O continente europeu enfrenta uma onda de calor sem precedentes, resultando em um alarmante número de fatalidades. Desde o dia 21 de junho de 2026, mais de 1.300 mortes foram atribuídas a essa situação climática extrema.
A Organização Mundial da Saúde (OMS) destacou que o estresse térmico é frequentemente denominado “assassino silencioso”. O diretor-geral da OMS, Tedros Adhanom, enfatizou que as infraestruturas europeias, como residências, escritórios e escolas, não foram projetadas para suportar as temperaturas atuais.
Tedros também ressaltou que a Europa é o continente que está experimentando o aumento mais rápido das temperaturas no mundo. Ele alertou que atualmente cerca de 150 milhões de pessoas estão expostas a condições de calor extremo, resultando em centenas de mortes, fechamento de escolas e sobrecarga nas redes elétricas.

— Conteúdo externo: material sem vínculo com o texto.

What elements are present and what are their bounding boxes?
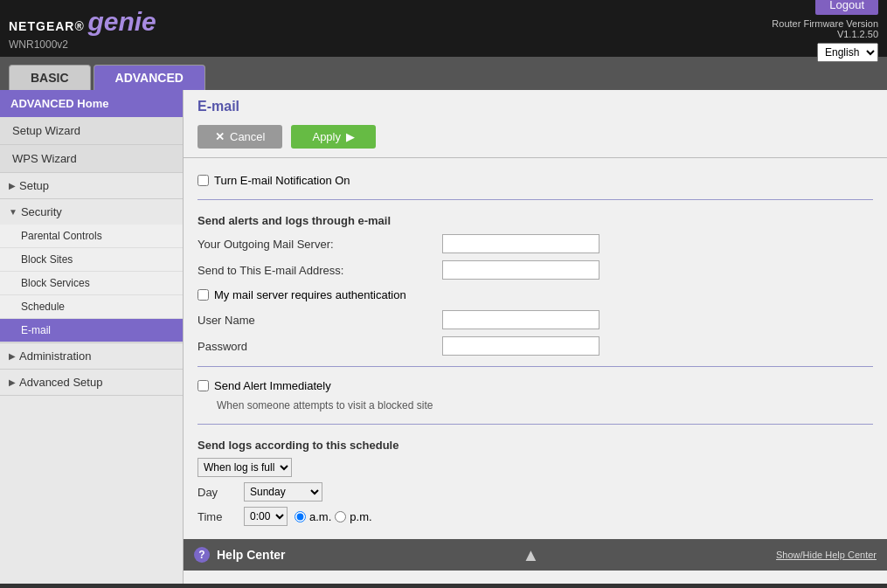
apply-arrow-icon: ▶ xyxy=(346,130,355,143)
mail-auth-label: My mail server requires authentication xyxy=(214,288,406,301)
pm-radio[interactable] xyxy=(335,511,346,522)
divider-1 xyxy=(197,199,873,200)
divider-3 xyxy=(197,424,873,425)
sidebar-item-advanced-home[interactable]: ADVANCED Home xyxy=(0,90,183,117)
mail-auth-row: My mail server requires authentication xyxy=(197,283,873,307)
outgoing-mail-server-row: Your Outgoing Mail Server: xyxy=(197,231,873,257)
header: NETGEAR® genie WNR1000v2 Logout Router F… xyxy=(0,0,887,57)
tab-basic[interactable]: BASIC xyxy=(9,65,91,90)
sidebar-item-schedule[interactable]: Schedule xyxy=(0,295,183,319)
netgear-logo: NETGEAR® xyxy=(9,19,85,33)
form-area: Turn E-mail Notification On Send alerts … xyxy=(184,158,887,539)
turn-email-checkbox[interactable] xyxy=(197,175,209,186)
cancel-label: Cancel xyxy=(230,130,265,143)
divider-2 xyxy=(197,366,873,367)
header-right: Logout Router Firmware Version V1.1.2.50… xyxy=(772,0,878,62)
password-label: Password xyxy=(197,340,442,353)
help-center-title: Help Center xyxy=(217,548,286,562)
main-layout: ADVANCED Home Setup Wizard WPS Wizard ▶ … xyxy=(0,90,887,584)
help-center-bar: ? Help Center ▲ Show/Hide Help Center xyxy=(184,539,887,571)
sidebar-item-email[interactable]: E-mail xyxy=(0,319,183,342)
day-select[interactable]: Sunday Monday Tuesday Wednesday Thursday… xyxy=(244,482,322,502)
footer: HELP & SUPPORT Documentation | Online Su… xyxy=(0,584,887,588)
sidebar-section-security: ▼ Security Parental Controls Block Sites… xyxy=(0,199,183,343)
sidebar-item-wps-wizard[interactable]: WPS Wizard xyxy=(0,145,183,173)
apply-label: Apply xyxy=(312,130,341,143)
tab-advanced[interactable]: ADVANCED xyxy=(94,65,205,90)
language-select[interactable]: English xyxy=(817,43,878,62)
send-to-email-row: Send to This E-mail Address: xyxy=(197,257,873,283)
day-row: Day Sunday Monday Tuesday Wednesday Thur… xyxy=(197,480,873,504)
schedule-select-row: When log is full Hourly Daily Weekly Non… xyxy=(197,455,873,480)
sidebar-section-advanced-setup-header[interactable]: ▶ Advanced Setup xyxy=(0,370,183,395)
apply-button[interactable]: Apply ▶ xyxy=(291,125,376,149)
sidebar-section-advanced-setup: ▶ Advanced Setup xyxy=(0,370,183,396)
turn-email-label: Turn E-mail Notification On xyxy=(214,174,350,187)
cancel-x-icon: ✕ xyxy=(215,130,225,143)
sidebar-section-security-label: Security xyxy=(21,205,62,218)
mail-auth-checkbox[interactable] xyxy=(197,289,209,301)
nav-tabs: BASIC ADVANCED xyxy=(0,57,887,90)
username-label: User Name xyxy=(197,314,442,327)
password-input[interactable] xyxy=(442,336,599,356)
send-alert-immediately-row: Send Alert Immediately xyxy=(197,374,873,398)
triangle-down-icon: ▼ xyxy=(9,207,17,217)
outgoing-mail-server-input[interactable] xyxy=(442,234,599,253)
username-row: User Name xyxy=(197,307,873,333)
logo: NETGEAR® genie WNR1000v2 xyxy=(9,7,156,51)
password-row: Password xyxy=(197,333,873,359)
day-label: Day xyxy=(197,486,237,499)
content-area: E-mail ✕ Cancel Apply ▶ Turn E-mail Noti… xyxy=(184,90,887,584)
sidebar-item-block-sites[interactable]: Block Sites xyxy=(0,248,183,272)
genie-logo: genie xyxy=(87,7,156,36)
send-alert-sub-text: When someone attempts to visit a blocked… xyxy=(197,398,873,417)
triangle-icon: ▶ xyxy=(9,181,16,190)
outgoing-mail-server-label: Your Outgoing Mail Server: xyxy=(197,238,442,251)
logout-button[interactable]: Logout xyxy=(815,0,878,15)
send-to-email-input[interactable] xyxy=(442,260,599,280)
sidebar: ADVANCED Home Setup Wizard WPS Wizard ▶ … xyxy=(0,90,184,584)
sidebar-section-administration-label: Administration xyxy=(19,349,91,363)
schedule-frequency-select[interactable]: When log is full Hourly Daily Weekly Non… xyxy=(197,458,292,477)
model-number: WNR1000v2 xyxy=(9,38,156,51)
username-input[interactable] xyxy=(442,310,599,329)
time-select[interactable]: 0:00 1:00 2:00 3:00 xyxy=(244,507,288,526)
sidebar-item-block-services[interactable]: Block Services xyxy=(0,272,183,295)
sidebar-section-setup-label: Setup xyxy=(19,179,49,192)
time-row: Time 0:00 1:00 2:00 3:00 a.m. p.m. xyxy=(197,504,873,529)
help-icon: ? xyxy=(194,547,210,563)
page-title: E-mail xyxy=(184,90,887,120)
send-to-email-label: Send to This E-mail Address: xyxy=(197,264,442,277)
show-hide-help-link[interactable]: Show/Hide Help Center xyxy=(776,550,877,560)
firmware-info: Router Firmware Version V1.1.2.50 xyxy=(772,18,878,39)
sidebar-section-administration-header[interactable]: ▶ Administration xyxy=(0,343,183,369)
am-pm-group: a.m. p.m. xyxy=(295,510,372,523)
sidebar-section-setup: ▶ Setup xyxy=(0,173,183,199)
sidebar-section-administration: ▶ Administration xyxy=(0,343,183,370)
send-alert-immediately-checkbox[interactable] xyxy=(197,380,209,391)
triangle-right2-icon: ▶ xyxy=(9,377,16,387)
pm-label: p.m. xyxy=(350,510,371,523)
cancel-button[interactable]: ✕ Cancel xyxy=(197,125,282,149)
email-notification-row: Turn E-mail Notification On xyxy=(197,169,873,192)
time-label: Time xyxy=(197,510,237,523)
send-alert-immediately-label: Send Alert Immediately xyxy=(214,379,331,392)
toolbar: ✕ Cancel Apply ▶ xyxy=(184,120,887,158)
help-collapse-icon[interactable]: ▲ xyxy=(522,545,539,565)
am-label: a.m. xyxy=(309,510,331,523)
send-logs-schedule-label: Send logs according to this schedule xyxy=(197,432,873,455)
sidebar-item-setup-wizard[interactable]: Setup Wizard xyxy=(0,117,183,145)
sidebar-section-setup-header[interactable]: ▶ Setup xyxy=(0,173,183,198)
help-center-left: ? Help Center xyxy=(194,547,286,563)
sidebar-section-advanced-setup-label: Advanced Setup xyxy=(19,376,102,389)
sidebar-section-security-header[interactable]: ▼ Security xyxy=(0,199,183,225)
triangle-right-icon: ▶ xyxy=(9,351,16,361)
send-alerts-section-label: Send alerts and logs through e-mail xyxy=(197,207,873,231)
logo-area: NETGEAR® genie WNR1000v2 xyxy=(9,7,156,51)
am-radio[interactable] xyxy=(295,511,306,522)
sidebar-item-parental-controls[interactable]: Parental Controls xyxy=(0,225,183,248)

Impacto do calor na França
A agência de saúde pública da França revelou que houve um aumento significativo nas mortes diárias nas regiões sob alerta de calor. Em 24 de junho, foram registradas mais de 1.200 mortes, enquanto nos dias 25 e 26 o número ultrapassou 1.400. Em comparação, a média de mortes diárias em abril e maio variava entre 900 e 1.000.

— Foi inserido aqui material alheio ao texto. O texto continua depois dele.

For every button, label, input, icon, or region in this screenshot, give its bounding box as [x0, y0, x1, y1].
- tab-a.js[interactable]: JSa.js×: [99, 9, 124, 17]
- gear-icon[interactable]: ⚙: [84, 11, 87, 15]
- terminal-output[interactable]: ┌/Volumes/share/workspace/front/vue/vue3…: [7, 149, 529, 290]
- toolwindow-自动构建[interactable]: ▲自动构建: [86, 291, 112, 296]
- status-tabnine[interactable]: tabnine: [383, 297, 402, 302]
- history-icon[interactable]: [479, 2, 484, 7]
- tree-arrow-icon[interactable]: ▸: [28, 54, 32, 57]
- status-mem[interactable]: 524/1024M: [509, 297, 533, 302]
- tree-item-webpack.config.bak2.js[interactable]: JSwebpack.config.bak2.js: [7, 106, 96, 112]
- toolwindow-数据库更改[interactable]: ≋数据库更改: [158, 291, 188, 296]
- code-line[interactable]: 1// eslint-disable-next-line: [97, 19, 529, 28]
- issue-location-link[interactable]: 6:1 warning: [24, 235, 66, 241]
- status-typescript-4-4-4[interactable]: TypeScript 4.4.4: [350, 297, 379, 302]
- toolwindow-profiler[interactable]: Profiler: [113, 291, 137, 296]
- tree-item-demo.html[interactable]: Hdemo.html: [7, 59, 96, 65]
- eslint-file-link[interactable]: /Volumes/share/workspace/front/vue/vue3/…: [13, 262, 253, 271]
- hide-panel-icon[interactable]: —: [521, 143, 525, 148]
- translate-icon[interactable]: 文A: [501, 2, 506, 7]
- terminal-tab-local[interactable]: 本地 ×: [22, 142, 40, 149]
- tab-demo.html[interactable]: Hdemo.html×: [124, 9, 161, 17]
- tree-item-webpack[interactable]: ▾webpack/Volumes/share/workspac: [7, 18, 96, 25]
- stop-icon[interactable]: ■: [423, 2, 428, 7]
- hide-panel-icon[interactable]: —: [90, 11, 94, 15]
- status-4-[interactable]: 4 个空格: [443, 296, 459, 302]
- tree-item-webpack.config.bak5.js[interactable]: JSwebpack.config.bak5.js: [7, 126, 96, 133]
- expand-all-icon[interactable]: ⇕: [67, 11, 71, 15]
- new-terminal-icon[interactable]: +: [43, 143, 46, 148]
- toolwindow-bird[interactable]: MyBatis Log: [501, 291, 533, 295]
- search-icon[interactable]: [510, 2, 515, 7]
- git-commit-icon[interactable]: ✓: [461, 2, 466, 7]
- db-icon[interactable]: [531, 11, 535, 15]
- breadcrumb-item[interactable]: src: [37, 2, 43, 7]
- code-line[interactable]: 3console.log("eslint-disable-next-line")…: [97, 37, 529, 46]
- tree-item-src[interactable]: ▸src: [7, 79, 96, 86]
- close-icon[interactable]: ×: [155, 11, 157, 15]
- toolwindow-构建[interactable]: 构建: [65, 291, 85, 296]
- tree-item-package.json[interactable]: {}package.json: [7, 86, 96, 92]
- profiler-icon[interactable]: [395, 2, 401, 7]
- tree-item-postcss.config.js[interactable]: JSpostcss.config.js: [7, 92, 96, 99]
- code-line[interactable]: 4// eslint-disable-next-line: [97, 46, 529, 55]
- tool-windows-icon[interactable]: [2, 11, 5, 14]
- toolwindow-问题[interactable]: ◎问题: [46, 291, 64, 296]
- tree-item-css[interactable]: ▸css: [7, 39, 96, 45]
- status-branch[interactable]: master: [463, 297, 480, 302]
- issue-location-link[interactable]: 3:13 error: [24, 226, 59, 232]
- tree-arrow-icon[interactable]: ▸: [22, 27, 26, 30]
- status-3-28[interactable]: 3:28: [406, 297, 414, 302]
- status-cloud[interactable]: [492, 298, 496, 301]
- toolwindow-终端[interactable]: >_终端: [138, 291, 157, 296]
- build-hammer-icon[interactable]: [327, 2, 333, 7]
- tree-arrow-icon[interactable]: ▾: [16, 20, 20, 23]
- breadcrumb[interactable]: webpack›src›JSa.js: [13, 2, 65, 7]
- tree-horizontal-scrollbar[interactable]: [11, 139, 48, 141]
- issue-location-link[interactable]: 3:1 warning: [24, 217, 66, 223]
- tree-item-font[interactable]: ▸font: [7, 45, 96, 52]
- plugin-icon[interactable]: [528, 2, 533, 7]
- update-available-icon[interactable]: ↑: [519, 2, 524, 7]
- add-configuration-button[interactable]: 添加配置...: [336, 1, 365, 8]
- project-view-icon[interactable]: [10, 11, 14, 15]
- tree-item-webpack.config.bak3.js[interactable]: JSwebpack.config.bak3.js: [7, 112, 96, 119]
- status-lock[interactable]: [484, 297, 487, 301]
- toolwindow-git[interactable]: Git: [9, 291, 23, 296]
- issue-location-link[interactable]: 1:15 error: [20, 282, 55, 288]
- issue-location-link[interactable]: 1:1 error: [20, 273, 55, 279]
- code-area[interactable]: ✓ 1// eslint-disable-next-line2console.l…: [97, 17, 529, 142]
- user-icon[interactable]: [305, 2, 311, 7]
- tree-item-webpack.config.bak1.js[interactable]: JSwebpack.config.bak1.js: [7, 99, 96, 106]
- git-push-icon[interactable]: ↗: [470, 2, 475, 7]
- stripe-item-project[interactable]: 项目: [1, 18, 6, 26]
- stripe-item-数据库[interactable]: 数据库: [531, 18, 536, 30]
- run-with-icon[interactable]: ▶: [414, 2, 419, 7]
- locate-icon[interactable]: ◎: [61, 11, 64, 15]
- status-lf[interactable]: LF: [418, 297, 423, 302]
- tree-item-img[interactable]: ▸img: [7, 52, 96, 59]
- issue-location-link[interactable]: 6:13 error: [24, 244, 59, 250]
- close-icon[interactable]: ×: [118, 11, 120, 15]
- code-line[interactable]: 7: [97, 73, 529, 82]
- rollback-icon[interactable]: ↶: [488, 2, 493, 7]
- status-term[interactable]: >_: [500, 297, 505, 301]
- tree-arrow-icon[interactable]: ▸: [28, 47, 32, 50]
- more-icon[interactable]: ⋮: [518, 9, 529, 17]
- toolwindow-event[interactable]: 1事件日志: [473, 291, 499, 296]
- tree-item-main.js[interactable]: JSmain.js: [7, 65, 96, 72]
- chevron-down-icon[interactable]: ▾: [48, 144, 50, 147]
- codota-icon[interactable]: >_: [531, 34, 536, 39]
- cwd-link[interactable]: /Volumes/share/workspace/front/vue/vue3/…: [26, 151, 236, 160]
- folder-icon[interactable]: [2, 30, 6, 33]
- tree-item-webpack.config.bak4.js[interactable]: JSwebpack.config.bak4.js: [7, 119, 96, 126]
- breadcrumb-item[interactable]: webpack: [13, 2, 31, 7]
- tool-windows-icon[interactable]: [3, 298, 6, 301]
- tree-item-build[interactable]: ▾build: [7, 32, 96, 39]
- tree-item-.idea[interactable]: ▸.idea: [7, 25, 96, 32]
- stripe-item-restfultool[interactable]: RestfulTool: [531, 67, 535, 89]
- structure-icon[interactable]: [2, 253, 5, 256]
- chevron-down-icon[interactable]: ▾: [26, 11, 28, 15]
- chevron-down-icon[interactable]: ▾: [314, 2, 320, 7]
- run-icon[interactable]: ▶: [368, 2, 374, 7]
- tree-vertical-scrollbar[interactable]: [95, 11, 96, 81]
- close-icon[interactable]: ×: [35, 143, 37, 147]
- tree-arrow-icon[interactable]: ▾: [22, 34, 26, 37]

O aumento de óbitos foi mais pronunciado em hospitais, lares de idosos e residências, especialmente na região da Île-de-France. É importante notar que os dados ainda não estão totalmente consolidados, pois o sistema de registro de óbitos normalmente contabiliza cerca de 60% das mortes no país, indicando que a taxa real de mortalidade pode ser ainda maior do que os números apresentados.